*** Opening RECORD EXCERPTS ***

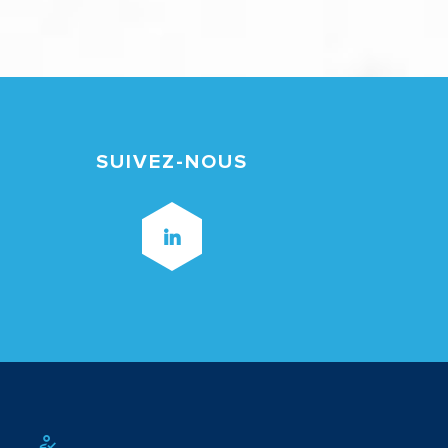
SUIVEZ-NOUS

*** Closing RECORD EXCERPTS ***
*** Opening RECORD EXCERPTS ***

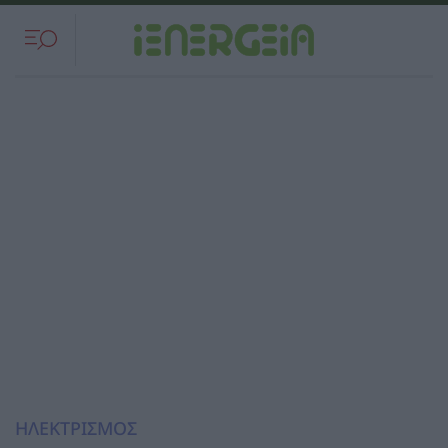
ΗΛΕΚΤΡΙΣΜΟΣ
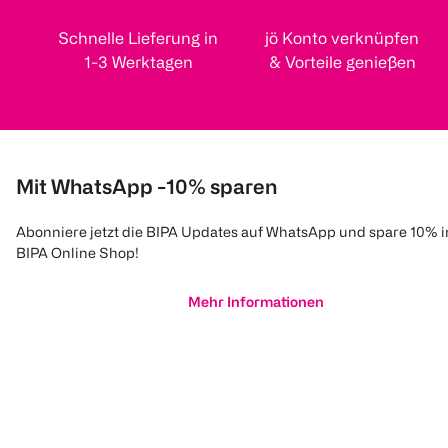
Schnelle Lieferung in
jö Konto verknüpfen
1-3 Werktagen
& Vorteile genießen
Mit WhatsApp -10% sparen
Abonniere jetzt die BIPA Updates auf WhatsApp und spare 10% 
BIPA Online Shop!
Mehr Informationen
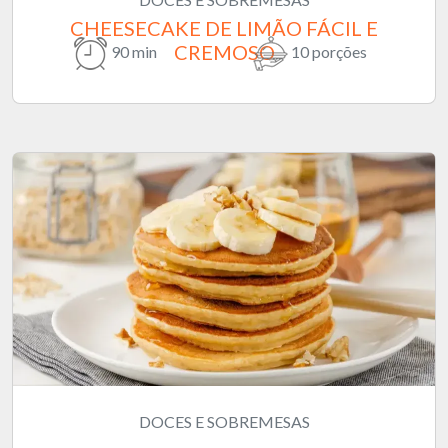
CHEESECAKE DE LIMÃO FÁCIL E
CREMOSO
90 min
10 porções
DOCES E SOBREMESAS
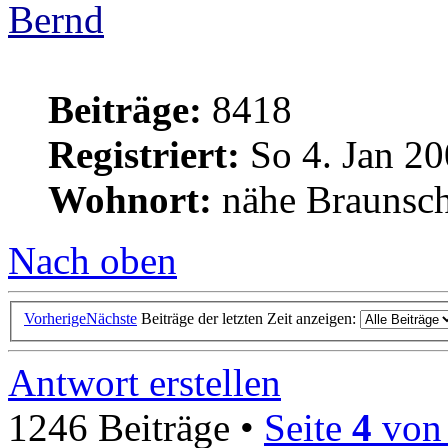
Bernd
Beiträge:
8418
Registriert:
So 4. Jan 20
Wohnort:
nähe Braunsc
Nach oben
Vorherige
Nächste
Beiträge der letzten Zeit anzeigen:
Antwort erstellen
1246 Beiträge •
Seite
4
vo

*** Closing RECORD EXCERPTS ***

◆ **HOW TO COMPLETE THIS TASK**: Find and copy each line of the listing above that holds the word "Beiträge".

◆ **TASK SOLUTION**:
Beiträge:
Beiträge der letzten Zeit anzeigen:
1246 Beiträge •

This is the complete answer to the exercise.